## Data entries
#####

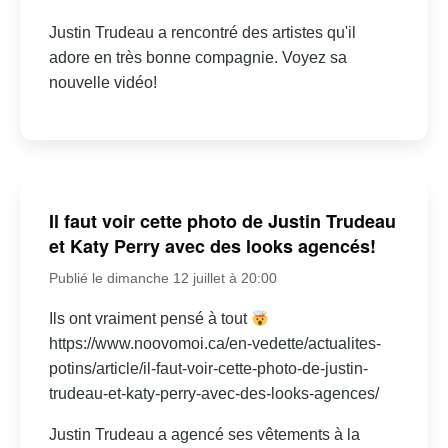
Justin Trudeau a rencontré des artistes qu'il
adore en très bonne compagnie. Voyez sa
nouvelle vidéo!
Il faut voir cette photo de Justin Trudeau
et Katy Perry avec des looks agencés!
Publié le dimanche 12 juillet à 20:00
Ils ont vraiment pensé à tout
https://www.noovomoi.ca/en-vedette/actualites-
potins/article/il-faut-voir-cette-photo-de-justin-
trudeau-et-katy-perry-avec-des-looks-agences/
Justin Trudeau a agencé ses vêtements à la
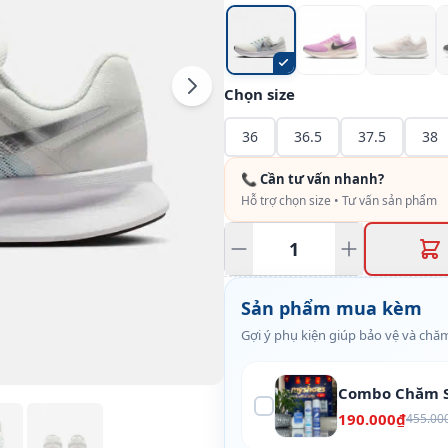
Chọn size
36
36.5
37.5
38
📞 Cần tư vấn nhanh?
Hỗ trợ chọn size • Tư vấn sản phẩm
Sản phẩm mua kèm
Gợi ý phụ kiện giúp bảo vệ và chăm
Combo Chăm S
190.000₫
455.00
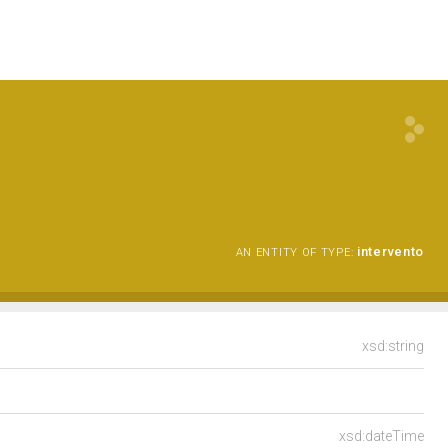
intervento
AN ENTITY OF TYPE:
xsd:string
xsd:dateTime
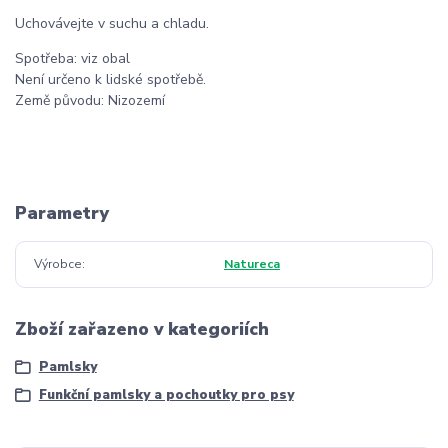
Uchovávejte v suchu a chladu.
Spotřeba: viz obal
Není určeno k lidské spotřebě.
Země původu: Nizozemí
Parametry
Výrobce
Natureca
Zboží zařazeno v kategoriích
Pamlsky
Funkční pamlsky a pochoutky pro psy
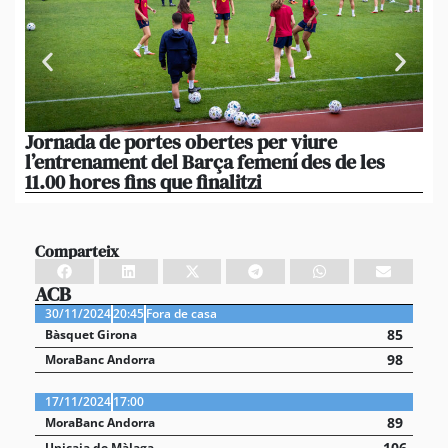
Jornada de portes obertes per viure
La
l’entrenament del Barça femení des de les
tu
11.00 hores fins que finalitzi
que
Comparteix
ACB
30/11/2024
20:45
Fora de casa
85
Bàsquet Girona
98
MoraBanc Andorra
17/11/2024
17:00
89
MoraBanc Andorra
106
Unicaja de Màlaga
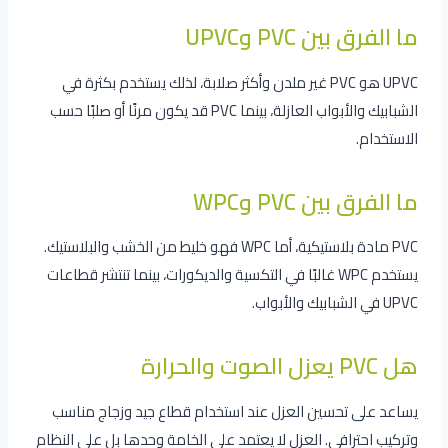
ما الفرق بين PVC وUPVC
UPVC هو PVC غير ملدن وأكثر صلابة، لذلك يستخدم بكثرة في
الشبابيك والأبواب العازلة، بينما PVC قد يكون مرنًا أو صلبًا حسب
الاستخدام.
ما الفرق بين PVC وWPC
PVC مادة بلاستيكية، أما WPC فهو خليط من الخشب والبلاستيك.
يستخدم WPC غالبًا في التكسية والديكورات، بينما تنتشر قطاعات
UPVC في الشبابيك والأبواب.
هل PVC يعزل الصوت والحرارة
يساعد على تحسين العزل عند استخدام قطاع جيد وزجاج مناسب
وتركيب احترافي. العزل لا يعتمد على الخامة وحدها بل على النظام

#####

## Exercise prompt
The entries above need to be printed again exactly; please exclude all pictures.

## Completed exercise
Justin Trudeau a rencontré des artistes qu'il
adore en très bonne compagnie. Voyez sa
nouvelle vidéo!
Il faut voir cette photo de Justin Trudeau
et Katy Perry avec des looks agencés!
Publié le dimanche 12 juillet à 20:00
Ils ont vraiment pensé à tout
https://www.noovomoi.ca/en-vedette/actualites-
potins/article/il-faut-voir-cette-photo-de-justin-
trudeau-et-katy-perry-avec-des-looks-agences/
Justin Trudeau a agencé ses vêtements à la
Chọn size
36
36.5
37.5
38
📞 Cần tư vấn nhanh?
Hỗ trợ chọn size • Tư vấn sản phẩm
Sản phẩm mua kèm
Gợi ý phụ kiện giúp bảo vệ và chăm
Combo Chăm S
190.000₫
455.00
intervento
AN ENTITY OF TYPE:
xsd:string
xsd:dateTime
Uchovávejte v suchu a chladu.
Spotřeba: viz obal
Není určeno k lidské spotřebě.
Země původu: Nizozemí
Parametry
Výrobce
Natureca
Zboží zařazeno v kategoriích
Pamlsky
Funkční pamlsky a pochoutky pro psy
Jornada de portes obertes per viure
La
l’entrenament del Barça femení des de les
tu
11.00 hores fins que finalitzi
que
Comparteix
ACB
30/11/2024
20:45
Fora de casa
85
Bàsquet Girona
98
MoraBanc Andorra
17/11/2024
17:00
89
MoraBanc Andorra
106
Unicaja de Màlaga
ما الفرق بين PVC وUPVC
UPVC هو PVC غير ملدن وأكثر صلابة، لذلك يستخدم بكثرة في
الشبابيك والأبواب العازلة، بينما PVC قد يكون مرنًا أو صلبًا حسب
الاستخدام.
ما الفرق بين PVC وWPC
PVC مادة بلاستيكية، أما WPC فهو خليط من الخشب والبلاستيك.
يستخدم WPC غالبًا في التكسية والديكورات، بينما تنتشر قطاعات
UPVC في الشبابيك والأبواب.
هل PVC يعزل الصوت والحرارة
يساعد على تحسين العزل عند استخدام قطاع جيد وزجاج مناسب
وتركيب احترافي. العزل لا يعتمد على الخامة وحدها بل على النظام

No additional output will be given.